For clothing, camping gear... I like www.steepandcheap.com. It's the outlet store for Backcountry.com Most everything they sell is top quality and pricing is normally about 50% off or more. _They use this site to sell off-season or year-old merchandise when a new model comes out.

_The Bargain Cave at www.cabelas.com also has some good deals if you look for them.

www.Woot.com is a good site that has some stuff but it's for household, garage...

*Be advised that each site I listed changes their listings either daily (Woot), every 3 days (steepandcheap) and approx weekly (Cabela's bargain cave) so you need to check in to see what's new.*


----------



## Genevieve (Sep 21, 2009)

SouthCentralUS said:


> Where does everyone buy bulk spices? I have been looking for bulk mustard seed.
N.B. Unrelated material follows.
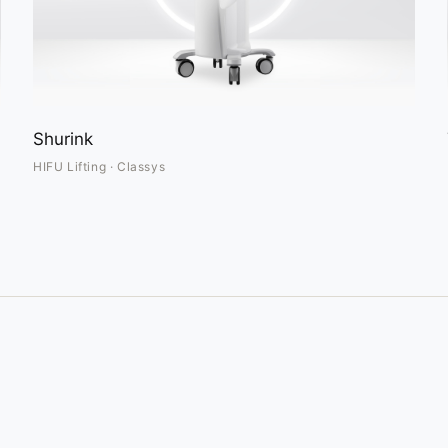
Shurink
HIFU Lifting · Classys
have you tried looking for some Mennonite or Amish stores in your area? I've found the mustard seeds and other spices and such at real good prices on the 20oz containers. here are some sites to check out:

http://www.myspicer.com/
http://wholespice.com/
http://www.bulkfoods.com/content/51-categories
http://www.herbco.com/
http://www.americanspice.com/?_ssess_=18286390009869d2b34f34e31e123ac0

those are the ones I have in my bookmarks

as for equipment we usually find the things we need at military surplus, pawn shops and gun shows. and one local gun shop has started to carry survival related items here.
we did manage to find some new coleman cots at the goodwill once for real cheap ( have no idea why someone would get rid of them) but otherwise we don't find much there. we don't do yardsales. PIA all the stopping and starting. flea markets around here suck. same crap with the same vendors.
I myself am not brand loyal lol so I have no "favorites"( except beer. there I'm a Linenkugle girl thru and thru). where ever I can get the best bargan for what I want I go with.


----------



## Idaholady (Apr 24, 2010)

I've bought a few items from Honeyville.com and emergency essentials. I have a few items from Thrive as well. And for spices; I've used American Spice Company. I've never had any problems with any of the above companies.


----------



## HardCider (Dec 13, 2013)

I like Ruger and Remington. Like said above the local Amish stores have great bulk spices. I like Southern Exposure Seed Company and Tractor Supply. Gransfors Bruks for hand tools. Lehmans and Wally World for household goods. Memphis net and twine for fishing and F&T for trapping gear. Barter or make everything else


----------



## mojo4 (Feb 19, 2012)

If you need long term storable food look up your local Mormon church. One of their basic beliefs is to have a year supply of food. They usually have a local bishops store house that they will sell and you don't have to be a member. The prices are lower than any place else since it's not a business venture.


----------



## White_Sands (Dec 1, 2012)

Hmmm, good information. Thank you everyone.


----------